The problem: Reproduce the entries exactly and omit the pictures.

Stored items
========================================================================
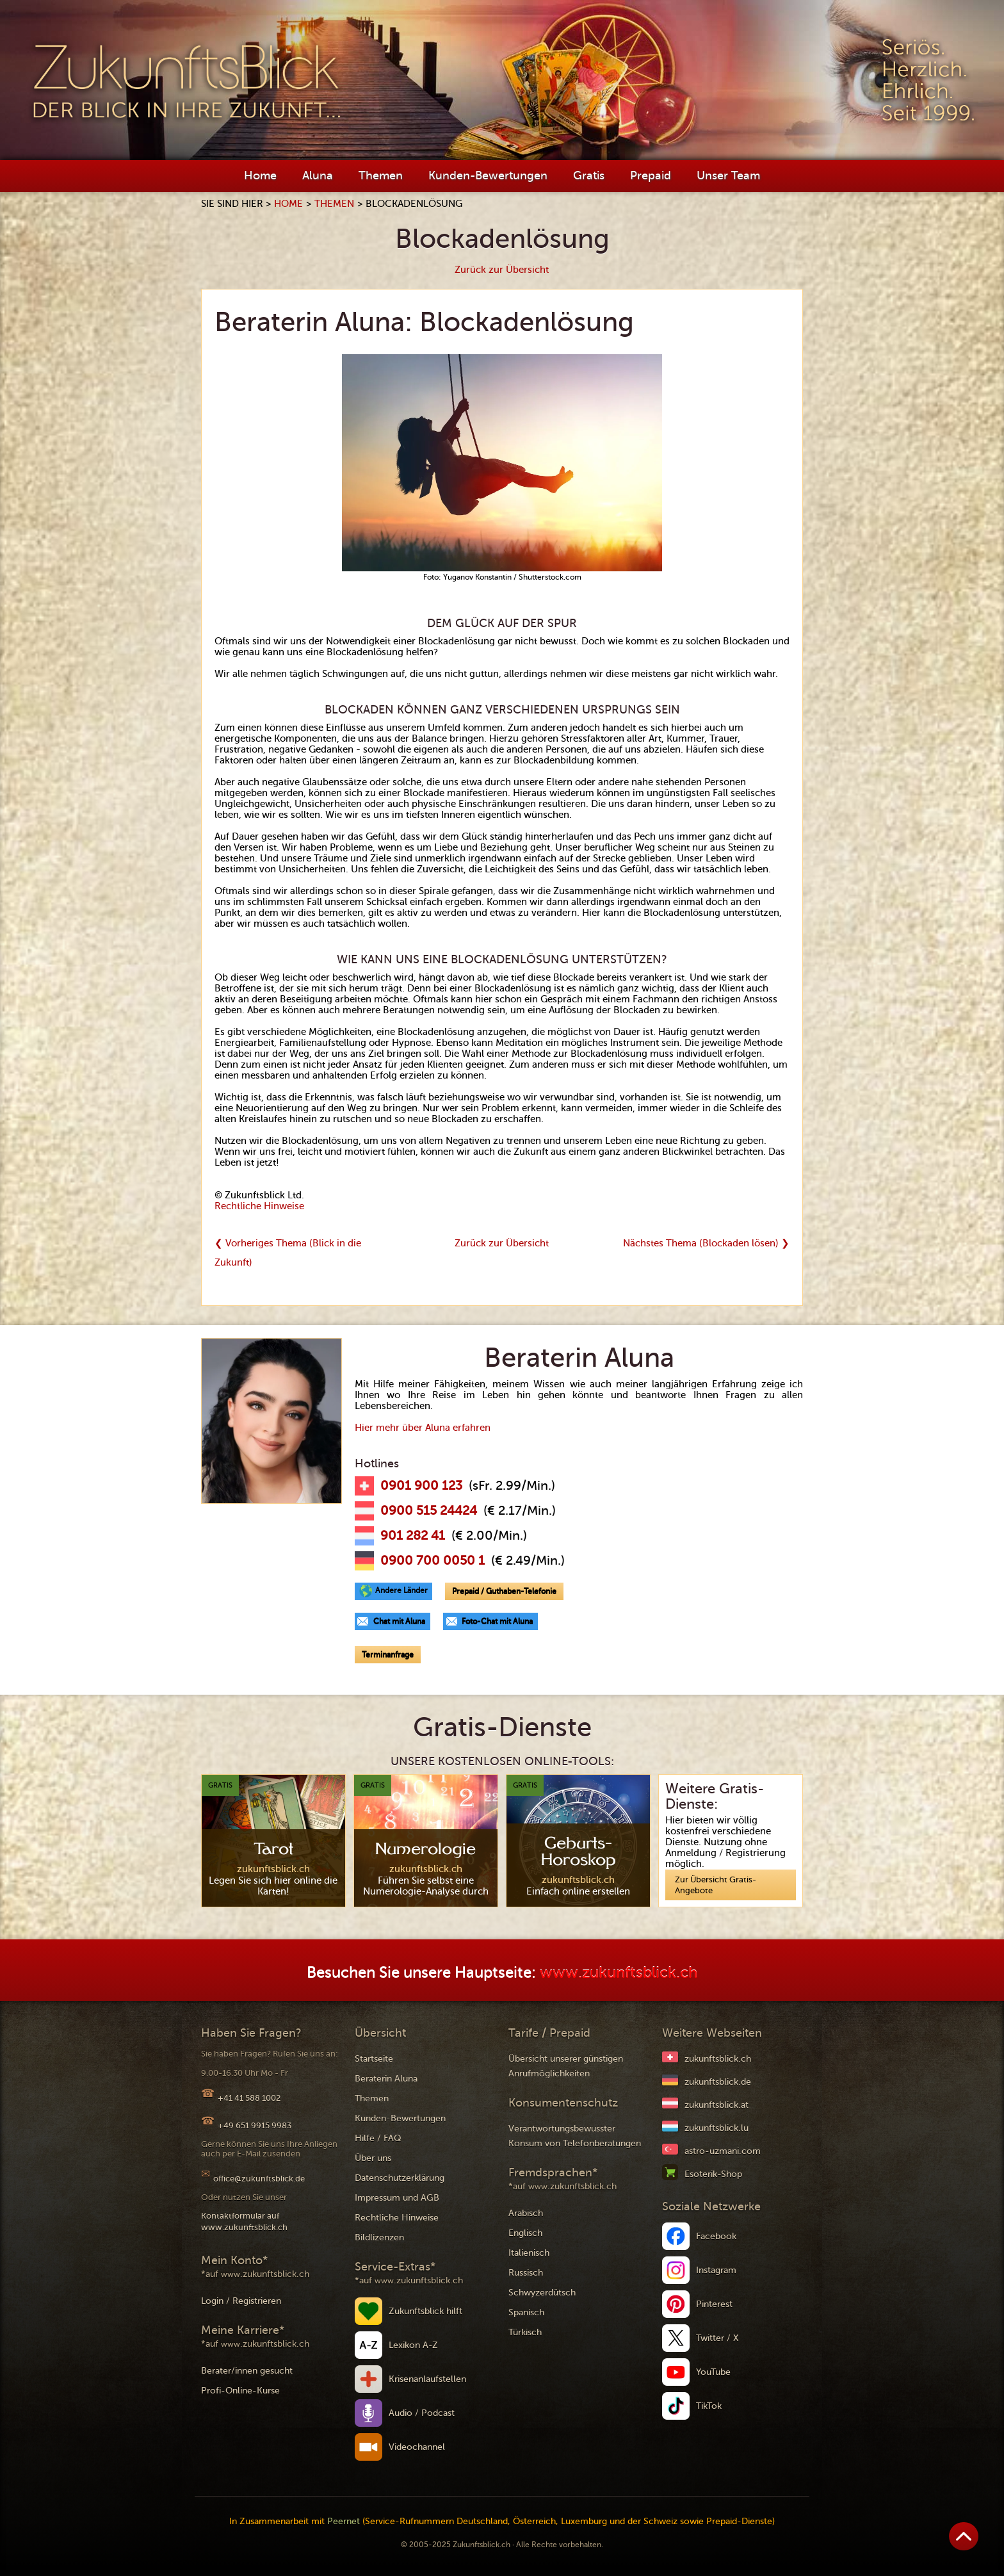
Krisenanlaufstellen (427, 2379)
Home (260, 175)
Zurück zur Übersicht (502, 270)
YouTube (713, 2372)
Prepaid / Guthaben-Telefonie (504, 1590)
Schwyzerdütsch (542, 2292)
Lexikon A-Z (413, 2345)
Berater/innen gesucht (247, 2371)
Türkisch (525, 2332)
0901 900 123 (421, 1486)
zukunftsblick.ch (717, 2059)
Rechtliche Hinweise (259, 1206)
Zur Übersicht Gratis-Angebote (715, 1885)
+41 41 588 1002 (249, 2098)
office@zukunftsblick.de (259, 2178)
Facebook (716, 2236)
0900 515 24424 (428, 1511)
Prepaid (650, 175)
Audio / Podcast (422, 2413)
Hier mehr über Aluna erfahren (422, 1428)
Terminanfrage (388, 1654)
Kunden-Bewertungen (487, 175)
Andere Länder (401, 1590)
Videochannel (417, 2447)
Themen (381, 175)
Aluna (317, 175)
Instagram (716, 2270)
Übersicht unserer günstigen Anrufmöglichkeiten (565, 2066)
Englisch (525, 2233)
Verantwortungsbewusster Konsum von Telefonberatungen (574, 2136)
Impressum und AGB (397, 2198)
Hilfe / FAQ (378, 2138)
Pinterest (714, 2304)
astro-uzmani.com (722, 2151)
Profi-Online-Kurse (240, 2390)
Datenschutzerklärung (399, 2178)
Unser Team (728, 175)
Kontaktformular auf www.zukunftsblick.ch (244, 2221)
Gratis (588, 175)
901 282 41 (412, 1536)
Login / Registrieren (241, 2301)
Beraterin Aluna (386, 2078)
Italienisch (528, 2253)
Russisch (525, 2273)
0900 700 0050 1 (432, 1561)
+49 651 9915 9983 (254, 2125)
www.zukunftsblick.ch (618, 1973)
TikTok (709, 2406)
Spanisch (526, 2312)
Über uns (373, 2158)
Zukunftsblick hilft (425, 2311)
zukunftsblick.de (717, 2082)
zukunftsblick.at (716, 2105)
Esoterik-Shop (713, 2174)
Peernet (343, 2521)
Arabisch (525, 2213)
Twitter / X (717, 2338)
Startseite (374, 2059)
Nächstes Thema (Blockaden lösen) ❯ (706, 1243)
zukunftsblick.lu (716, 2128)
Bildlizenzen (379, 2237)
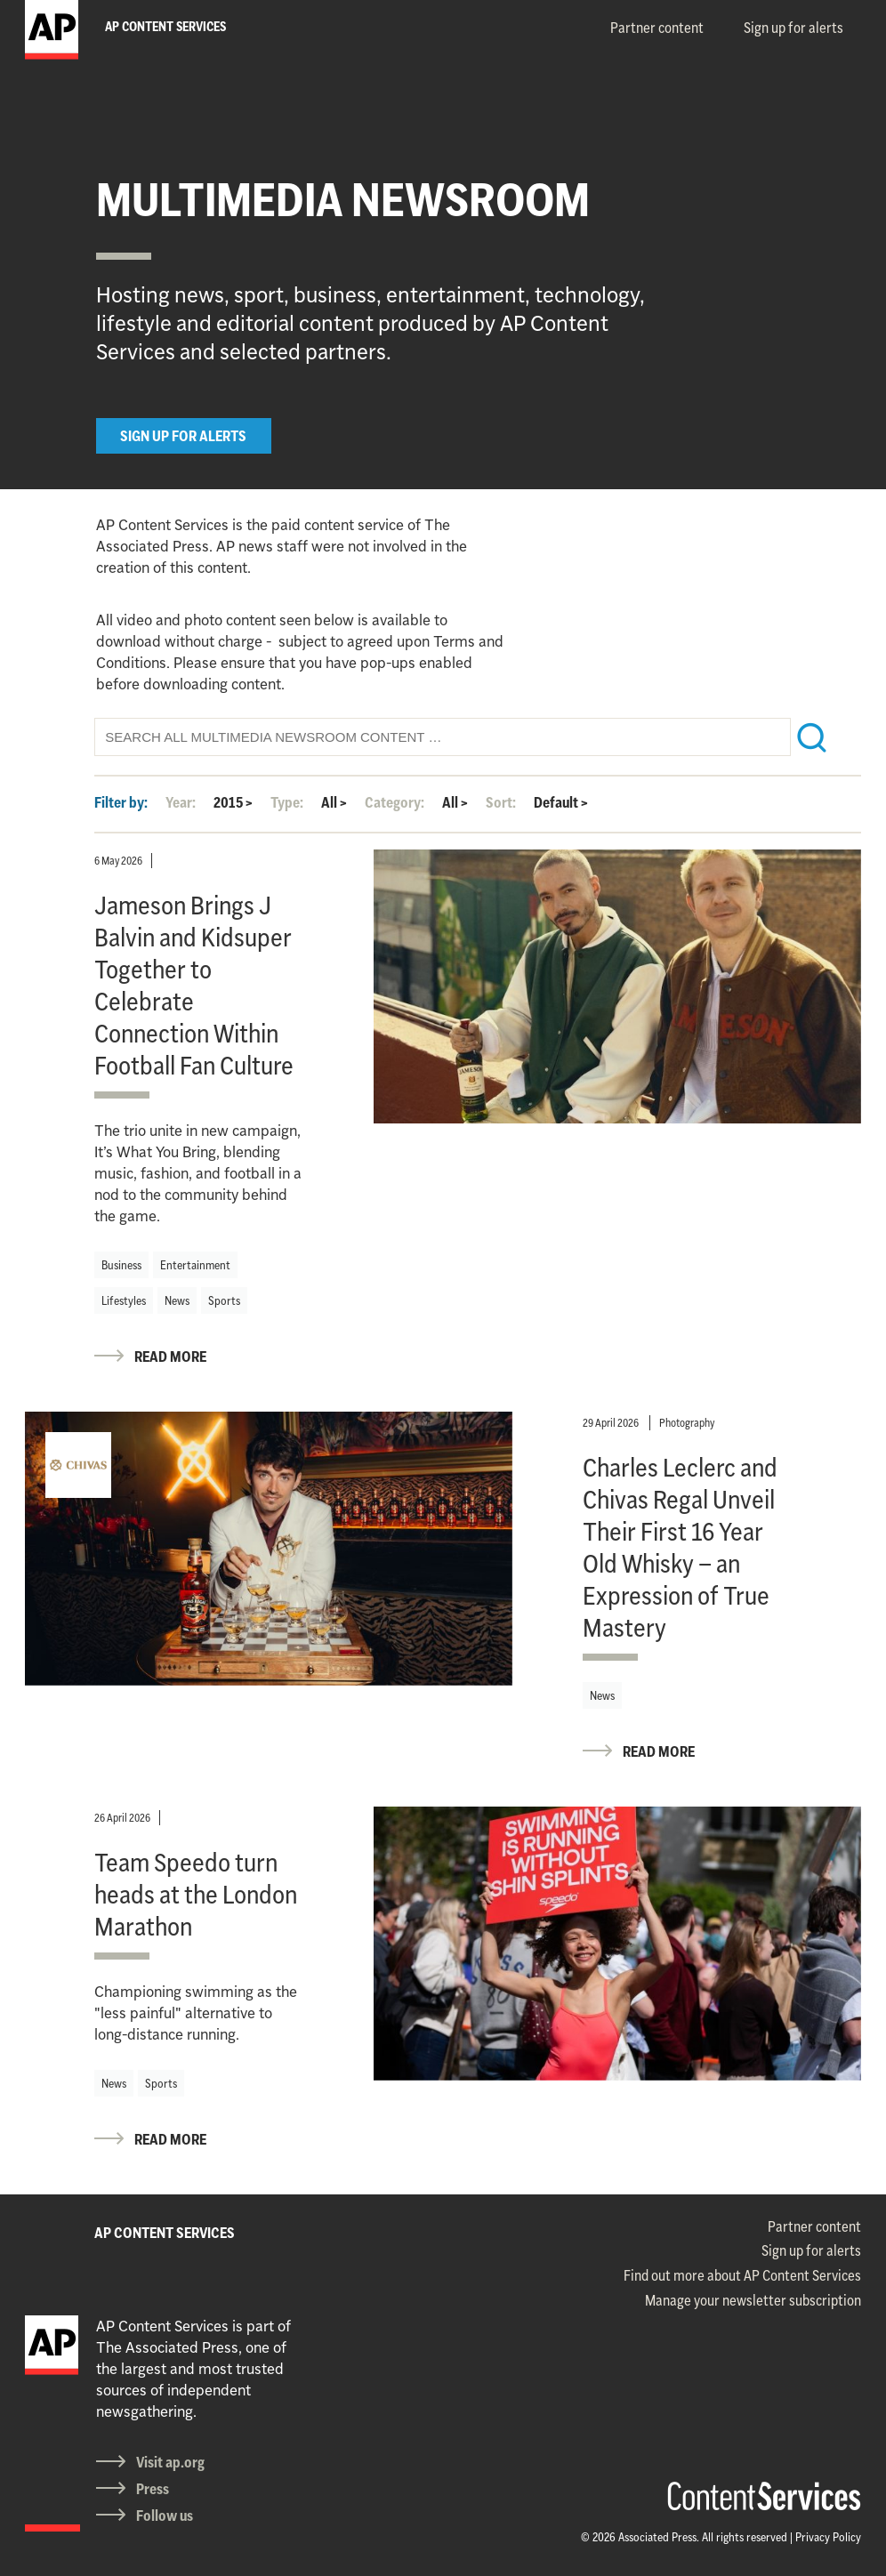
========================================================================
Solution to the exercise:
Krisenanlaufstellen (427, 2379)
Home (260, 175)
Zurück zur Übersicht (502, 270)
YouTube (713, 2372)
Prepaid / Guthaben-Telefonie (504, 1590)
Schwyzerdütsch (542, 2292)
Lexikon A-Z (413, 2345)
Berater/innen gesucht (247, 2371)
Türkisch (525, 2332)
0901 900 123 (421, 1486)
zukunftsblick.ch (717, 2059)
Rechtliche Hinweise (259, 1206)
Zur Übersicht Gratis-Angebote (715, 1885)
+41 41 588 1002 (249, 2098)
office@zukunftsblick.de (259, 2178)
Facebook (716, 2236)
0900 515 24424 (428, 1511)
Prepaid (650, 175)
Audio / Podcast (422, 2413)
Hier mehr über Aluna erfahren (422, 1428)
Terminanfrage (388, 1654)
Kunden-Bewertungen (487, 175)
Andere Länder (401, 1590)
Videochannel (417, 2447)
Themen (381, 175)
Aluna (317, 175)
Instagram (716, 2270)
Übersicht unserer günstigen Anrufmöglichkeiten (565, 2066)
Englisch (525, 2233)
Verantwortungsbewusster Konsum von Telefonberatungen (574, 2136)
Impressum und AGB (397, 2198)
Hilfe / FAQ (378, 2138)
Pinterest (714, 2304)
astro-uzmani.com (722, 2151)
Profi-Online-Kurse (240, 2390)
Datenschutzerklärung (399, 2178)
Unser Team (728, 175)
Kontaktformular auf www.zukunftsblick.ch (244, 2221)
Gratis (588, 175)
901 282 41 (412, 1536)
Login / Registrieren (241, 2301)
Beraterin Aluna (386, 2078)
Italienisch (528, 2253)
Russisch (525, 2273)
0900 700 0050 1 (432, 1561)
+49 651 9915 9983 (254, 2125)
www.zukunftsblick.ch (618, 1973)
TikTok (709, 2406)
Spanisch (526, 2312)
Über uns (373, 2158)
Zukunftsblick hilft (425, 2311)
zukunftsblick.de (717, 2082)
zukunftsblick.at (716, 2105)
Esoterik-Shop (713, 2174)
Peernet (343, 2521)
Arabisch (525, 2213)
Twitter / X (717, 2338)
Startseite (374, 2059)
Nächstes Thema (Blockaden lösen) ❯ (706, 1243)
zukunftsblick.lu (716, 2128)
Bildlizenzen (379, 2237)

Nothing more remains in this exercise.